== Segment start ==

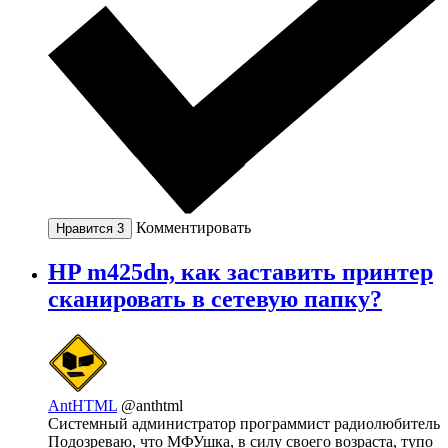
Комментировать
Нравится
3
HP m425dn, как заставить принтер
сканировать в сетевую папку?
AntHTML
@anthtml
Системный администратор программист радиолюбитель
Подозреваю, что МФУшка, в силу своего возраста, тупо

== Segment end ==

▶ [Instructions to follow]: Output everything in the material exactly. Pictures stay out of it.

▶ [Solution for this exercise]:
Комментировать
Нравится
3
HP m425dn, как заставить принтер
сканировать в сетевую папку?
AntHTML
@anthtml
Системный администратор программист радиолюбитель
Подозреваю, что МФУшка, в силу своего возраста, тупо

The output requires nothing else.